Gotham Diary:
Pontismo
3 October 2013

Thirty-two years ago today, Kathleen and I, freshly married, walked through the door of the New York Junior League, and upstairs to the reception that Kathleen’s mother had arranged with a view to perfection, which was in fact reached. It was a perfect day.

Today’s not so bad, either. I almost forgot about our anniversary, for just about the first time, because I’m so excited about the wedding of our very good friend Ms NOLA, which will take place in two days, on virtually the same October weekend as ours. I spent the afternoon with the bride-to-be and her mother, at the Museum, where we took in the textile show. The mother of the bride, nothing less than a gifted couturière herself, took the great interest in the fine needlework on display at the Museum.

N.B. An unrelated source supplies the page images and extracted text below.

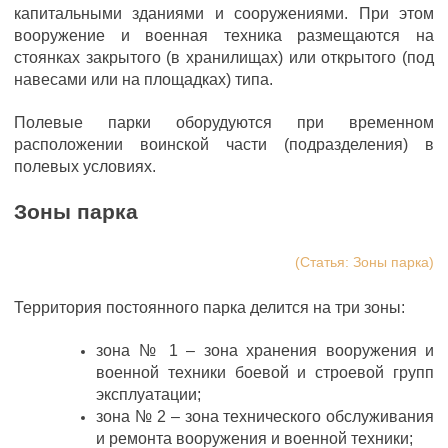
капитальными зданиями и сооружениями. При этом
вооружение и военная техника размещаются на
стоянках закрытого (в хранилищах) или открытого (под
навесами или на площадках) типа.
Полевые парки оборудуются при временном
расположении воинской части (подразделения) в
полевых условиях.
Зоны парка
(Статья: Зоны парка)
Территория постоянного парка делится на три зоны:
зона № 1 – зона хранения вооружения и
военной техники боевой и строевой групп
эксплуатации;
зона № 2 – зона технического обслуживания
и ремонта вооружения и военной техники;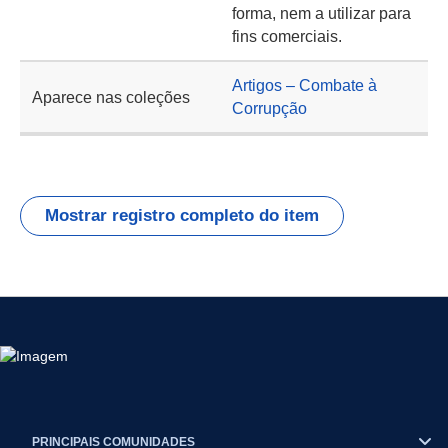
forma, nem a utilizar para
fins comerciais.
Artigos – Combate à
Aparece nas coleções
Corrupção
Mostrar registro completo do item
PRINCIPAIS COMUNIDADES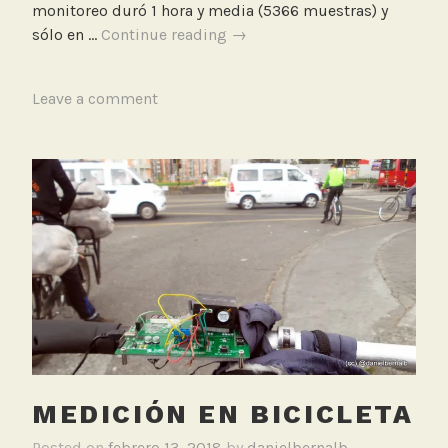
monitoreo duró 1 hora y media (5366 muestras) y
C
Monitoreo
sólo en …
Continue reading
→
a
en
l
bicicleta
i
T
Leave a comment
durante
d
a
la
a
g
Ciclovía
d
g
nocturna
d
e
e
d
l
B
A
i
i
c
r
i
e
c
l
e
MEDICIÓN EN BICICLETA
t
a
Posted on
febrero 13, 2018
by
danielbernalb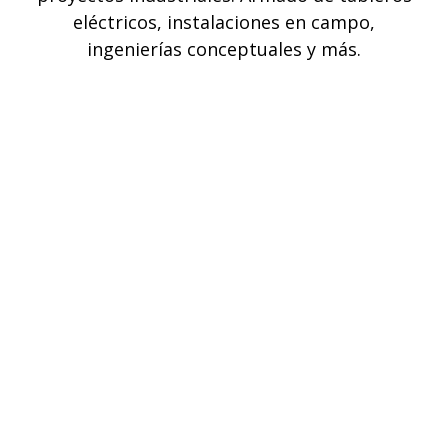
eléctricos, instalaciones en campo,
ingenierías conceptuales y más.
Refacciones
Otorgamos un servicio especializado en la
búsqueda de soluciones en refacciones
industriales.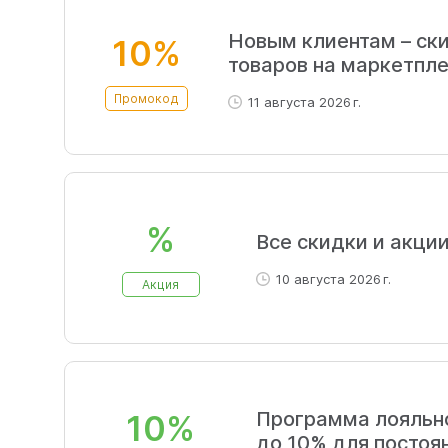
Новым клиентам – ски
10%
товаров на маркетпл
Промокод
11 августа 2026 г.
%
Все скидки и акци
10 августа 2026 г.
Акция
Программа лояльн
10%
до 10% для постоя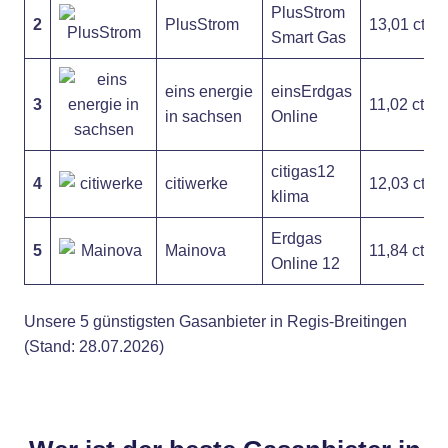
PlusStrom
2
PlusStrom
13,01 ct
Smart Gas
eins energie
einsErdgas
3
11,02 ct
in sachsen
Online
citigas12
4
citiwerke
12,03 ct
klima
Erdgas
5
Mainova
11,84 ct
Online 12
Unsere 5 günstigsten Gasanbieter in Regis-Breitingen
(Stand: 28.07.2026)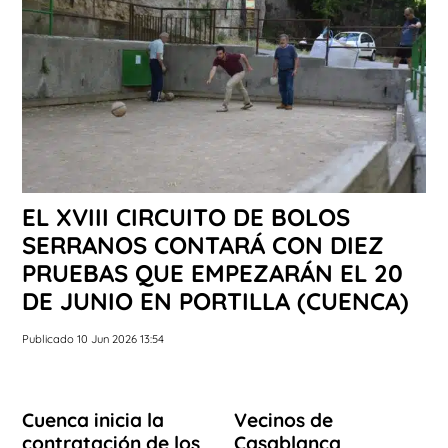
EL XVIII CIRCUITO DE BOLOS
SERRANOS CONTARÁ CON DIEZ
PRUEBAS QUE EMPEZARÁN EL 20
DE JUNIO EN PORTILLA (CUENCA)
Publicado 10 Jun 2026 13:54
Cuenca inicia la
Vecinos de
contratación de los
Casablanca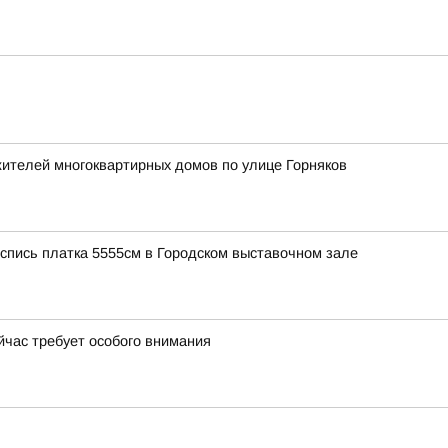
жителей многоквартирных домов по улице Горняков
роспись платка 5555см в Городском выставочном зале
йчас требует особого внимания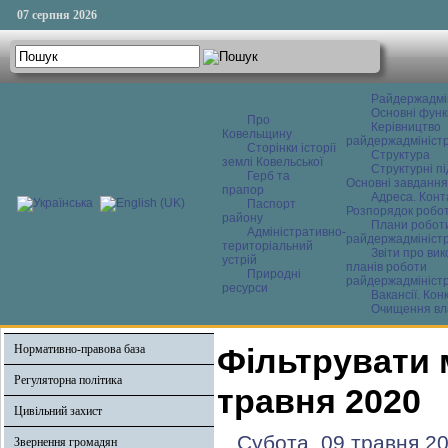
07 серпня 2026
Райдержадмі
Основні функ
Про
Керівництво
Ковельщину
райдержадміністр
Сторінки історії
Структура
землі Ковельської
Структурні пі
Герб та
Основні завдання
прапор
Адреса. Конт
Паспорт
Розпорядок робо
району
Плани робот
Адміністративно-
райдержадміністр
територіальний
Звіти про ви
устрій
планів роботи
Природні
райдержадміністр
ресурси
Вакансії. Кон
Очищення вл
Нормативно-правова база
Фільтрувати 
Регуляторна політика
травня 2020
Цивільний захист
Субота, 09 травня 2
Звернення громадян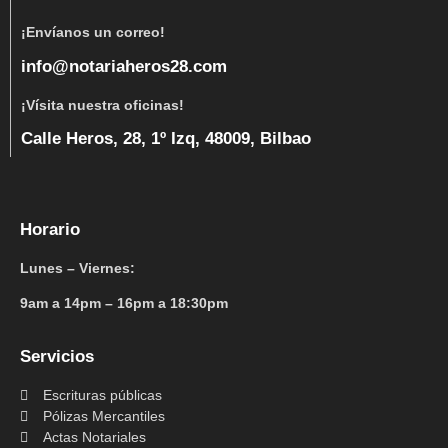
¡Envíanos un correo!
info@notariaheros28.com
¡Vísita nuestra oficinas!
Calle Heros, 28, 1º Izq, 48009, Bilbao
Horario
Lunes – Viernes:
9am a 14pm – 16pm a 18:30pm
Servicios
Escrituras públicas
Pólizas Mercantiles
Actas Notariales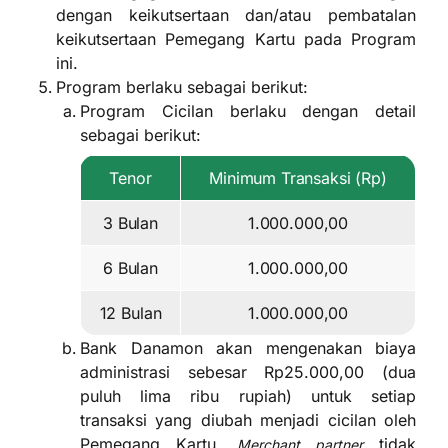
dengan keikutsertaan dan/atau pembatalan
keikutsertaan Pemegang Kartu pada Program
ini.
Program berlaku sebagai berikut:
Program Cicilan berlaku dengan detail
sebagai berikut:
Tenor
Minimum Transaksi (Rp)
3 Bulan
1.000.000,00
6 Bulan
1.000.000,00
12 Bulan
1.000.000,00
Bank Danamon akan mengenakan biaya
administrasi sebesar Rp25.000,00 (dua
puluh lima ribu rupiah) untuk setiap
transaksi yang diubah menjadi cicilan oleh
Pemegang Kartu.
tidak
Merchant partner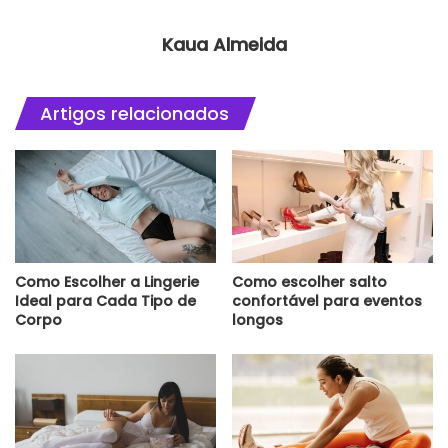
Kaua Almeida
Artigos relacionados
Como Escolher a Lingerie
Como escolher salto
Ideal para Cada Tipo de
confortável para eventos
Corpo
longos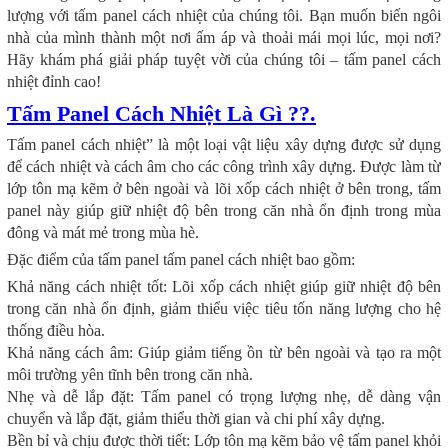
lượng với tấm panel cách nhiệt của chúng tôi. Bạn muốn biến ngôi
nhà của mình thành một nơi ấm áp và thoải mái mọi lúc, mọi nơi?
Hãy khám phá giải pháp tuyệt vời của chúng tôi – tấm panel cách
nhiệt đỉnh cao!
Tấm Panel Cách Nhiệt Là Gì ??.
Tấm panel cách nhiệt” là một loại vật liệu xây dựng được sử dụng
để cách nhiệt và cách âm cho các công trình xây dựng. Được làm từ
lớp tôn mạ kẽm ở bên ngoài và lõi xốp cách nhiệt ở bên trong, tấm
panel này giúp giữ nhiệt độ bên trong căn nhà ổn định trong mùa
đông và mát mẻ trong mùa hè.
Đặc điểm của tấm panel tấm panel cách nhiệt bao gồm:
Khả năng cách nhiệt tốt: Lõi xốp cách nhiệt giúp giữ nhiệt độ bên
trong căn nhà ổn định, giảm thiểu việc tiêu tốn năng lượng cho hệ
thống điều hòa.
Khả năng cách âm: Giúp giảm tiếng ồn từ bên ngoài và tạo ra một
môi trường yên tĩnh bên trong căn nhà.
Nhẹ và dễ lắp đặt: Tấm panel có trọng lượng nhẹ, dễ dàng vận
chuyển và lắp đặt, giảm thiểu thời gian và chi phí xây dựng.
Bền bỉ và chịu được thời tiết: Lớp tôn mạ kẽm bảo vệ tấm panel khỏi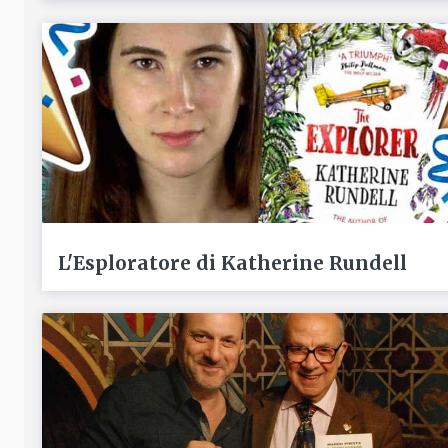
L'Esploratore di Katherine Rundell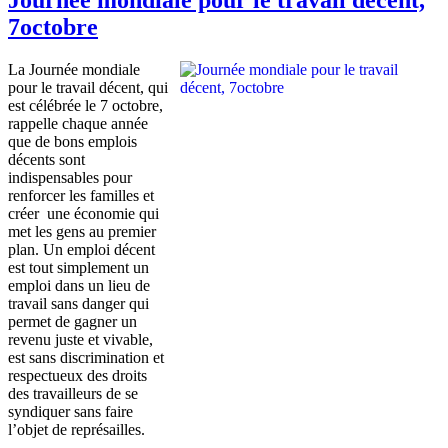
7octobre
La
Journée
mondiale
pour le travail
décent
, qui
est
célébrée
le 7
octobre
,
rappelle
chaque
année
que
de
bons
emplois
décents
sont
indispensables
pour
renforcer
les
familles
et
créer
une
économie
qui
met les
gens
au premier
plan. Un
emploi
décent
est
tout
simplement
un
emploi
dans
un lieu de
travail sans danger qui
permet
de
gagner
un
revenu
juste
et
vivable
,
est
sans discrimination et
respectueux
des
droits
des
travailleurs
de se
syndiquer
sans faire
l’objet
de
représailles
.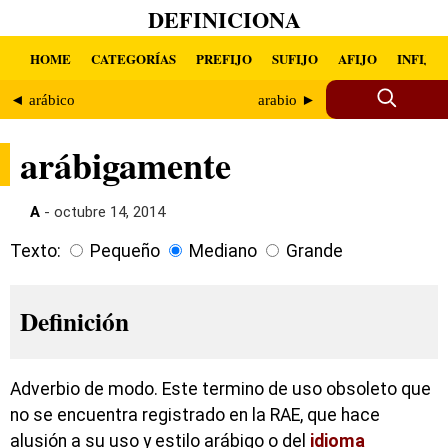
DEFINICIONA
HOME
CATEGORÍAS
PREFIJO
SUFIJO
AFIJO
INFIJO
◄ arábico
arabio ►
arábigamente
A
- octubre 14, 2014
Texto:
Pequeño
Mediano
Grande
Definición
Adverbio de modo. Este termino de uso obsoleto que
no se encuentra registrado en la RAE, que hace
alusión a su uso y estilo arábigo o del
idioma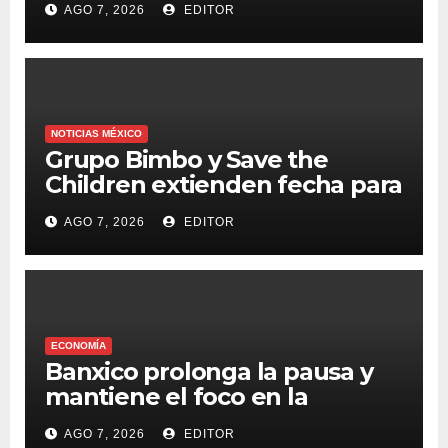
AGO 7, 2026
EDITOR
NOTICIAS MÉXICO
Grupo Bimbo y Save the
Children extienden fecha para
apoyar a damnificados de
AGO 7, 2026
EDITOR
Venezuela
ECONOMÍA
Banxico prolonga la pausa y
mantiene el foco en la
inflación
AGO 7, 2026
EDITOR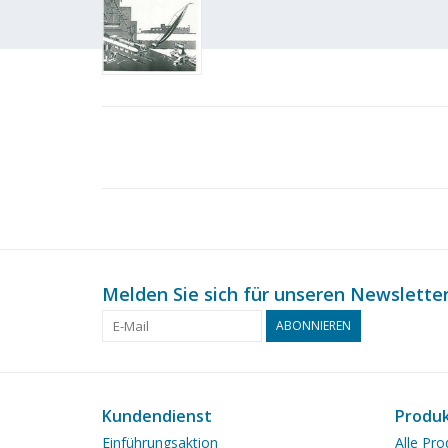
Melden Sie sich für unseren Newsletter
ABONNIEREN
Kundendienst
Produ
Einführungsaktion
Alle Pro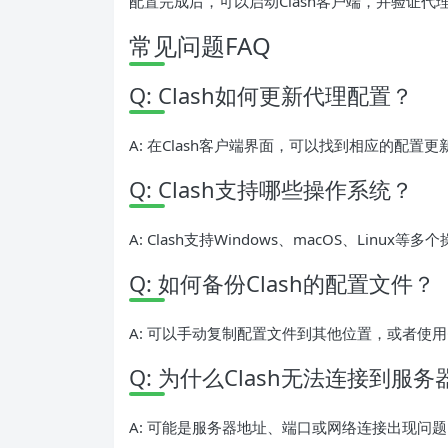
配置完成后，可以启动Clash客户端，并验证代
常见问题FAQ
Q: Clash如何更新代理配置？
A: 在Clash客户端界面，可以找到相应的配
Q: Clash支持哪些操作系统？
A: Clash支持Windows、macOS、Linux等
Q: 如何备份Clash的配置文件？
A: 可以手动复制配置文件到其他位置，或者使用
Q: 为什么Clash无法连接到服务
A: 可能是服务器地址、端口或网络连接出现问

“I don’t know what we’re going to do tomorrow,” said Ms NOLA, as we were leaving. Do tomorrow? I retorted. You’re going to take it easy and get ready for a party! That’s what I told her, and that’s what I’ve decided to do myself. I’ll celebrate the conjunction of anniversary and wedding with a little pontismo. Back on Monday!

***

The other night, when I was reading the Claudia Roth Pierpont piece about Philip Roth and his writer friends that I mentioned yesterday, I was driven into a pothole by a reference to Bellow’s being “in low spirits, recovering from the death of both his brothers and the end of his fourth marriage.” I threw down the magazine. “I’m sorry,” I burst out to Kathleen. “I think it’s fine that the Wife of Bath married five times, but any man who marries more than three times has a broken axle.”

When the lava cooled, Kathleen asked, “But why does the Wife of Bath get to marry five times?”

“Men.”

I’ve got a date with Kathleen for dinner at 8:30, and not in Yorkville.